═════ SOURCE INFORMATION
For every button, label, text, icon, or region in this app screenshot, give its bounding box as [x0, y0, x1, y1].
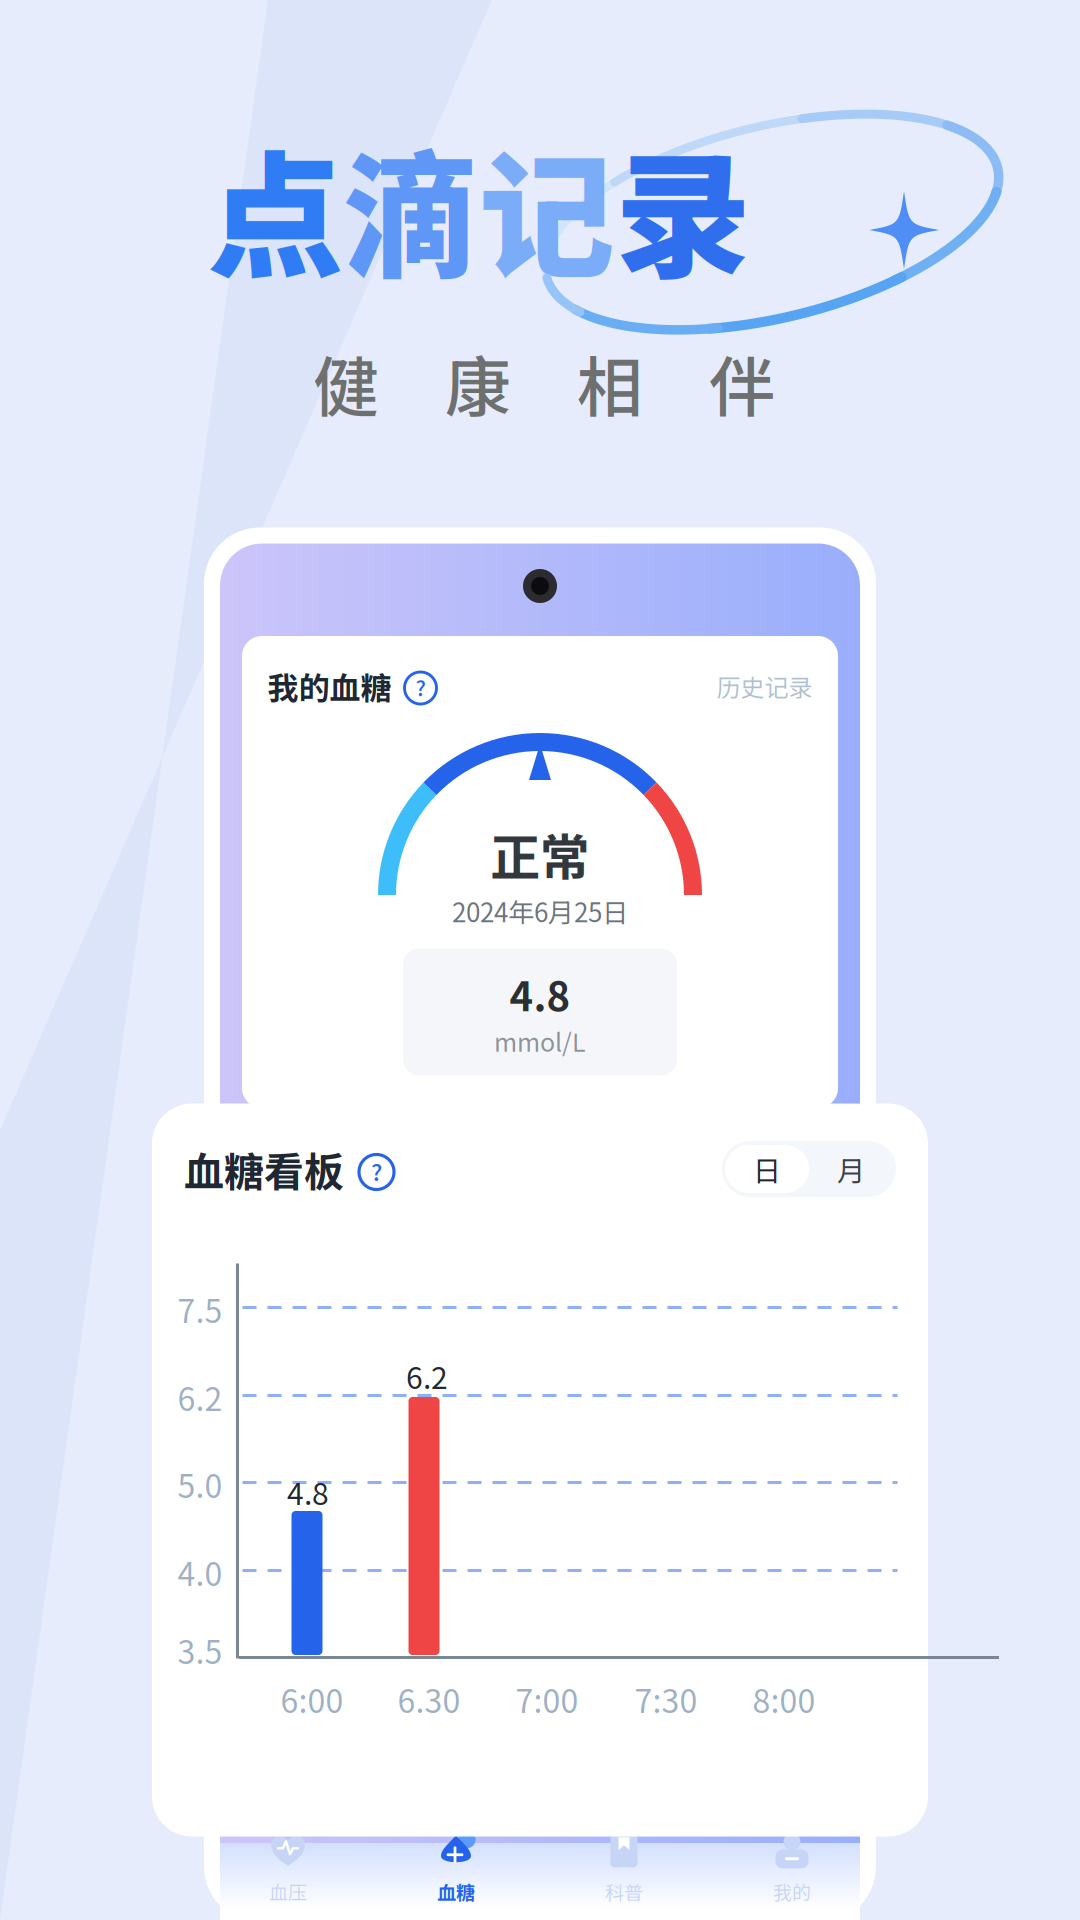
staticText: 7:30	[634, 1676, 698, 1722]
staticText: mmol/L	[494, 1023, 586, 1059]
button[interactable]: 血糖	[372, 1833, 540, 1905]
staticText: 点	[207, 108, 343, 305]
staticText: 5.0	[178, 1461, 222, 1507]
staticText: 6:00	[280, 1676, 344, 1722]
staticText: 6.2	[178, 1374, 222, 1420]
staticText: 滴	[343, 108, 479, 305]
staticText: 月	[837, 1149, 865, 1189]
button[interactable]: 日	[725, 1145, 809, 1193]
button[interactable]: 我的	[708, 1833, 876, 1905]
staticText: 日	[753, 1149, 781, 1189]
staticText: 历史记录	[716, 669, 812, 703]
staticText: 4.8	[510, 965, 570, 1023]
button[interactable]: 月	[809, 1145, 893, 1193]
staticText: 科普	[605, 1878, 643, 1905]
staticText: 7.5	[178, 1286, 222, 1332]
button[interactable]: 历史记录	[716, 669, 812, 703]
staticText: 6.30	[398, 1676, 460, 1722]
staticText: 7:00	[516, 1676, 578, 1722]
button[interactable]: 科普	[540, 1833, 708, 1905]
staticText: 4.0	[178, 1549, 222, 1595]
staticText: 录	[615, 108, 751, 305]
staticText: ?	[371, 1154, 382, 1188]
staticText: 记	[479, 108, 615, 305]
staticText: 血压	[269, 1878, 307, 1905]
staticText: 2024年6月25日	[452, 892, 628, 930]
staticText: 8:00	[752, 1676, 816, 1722]
staticText: 4.8	[287, 1470, 329, 1514]
staticText: 3.5	[178, 1627, 222, 1673]
staticText: 健 康 相 伴	[313, 335, 775, 431]
staticText: 正常	[490, 818, 590, 890]
button[interactable]: 血压	[204, 1833, 372, 1905]
staticText: ?	[416, 672, 426, 702]
staticText: 我的	[773, 1878, 811, 1905]
staticText: 血糖	[437, 1878, 475, 1905]
staticText: 6.2	[406, 1354, 448, 1398]
staticText: 血糖看板	[184, 1140, 344, 1198]
staticText: 我的血糖	[268, 664, 392, 708]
══════════
**YOUR INSTRUCTIONS:** Among the records above, find each line holding the string "interactable" and pull it out.

**OUTPUT OF THE EXERCISE:**
button[interactable]: 血糖	[372, 1833, 540, 1905]
button[interactable]: 日	[725, 1145, 809, 1193]
button[interactable]: 我的	[708, 1833, 876, 1905]
button[interactable]: 月	[809, 1145, 893, 1193]
button[interactable]: 历史记录	[716, 669, 812, 703]
button[interactable]: 科普	[540, 1833, 708, 1905]
button[interactable]: 血压	[204, 1833, 372, 1905]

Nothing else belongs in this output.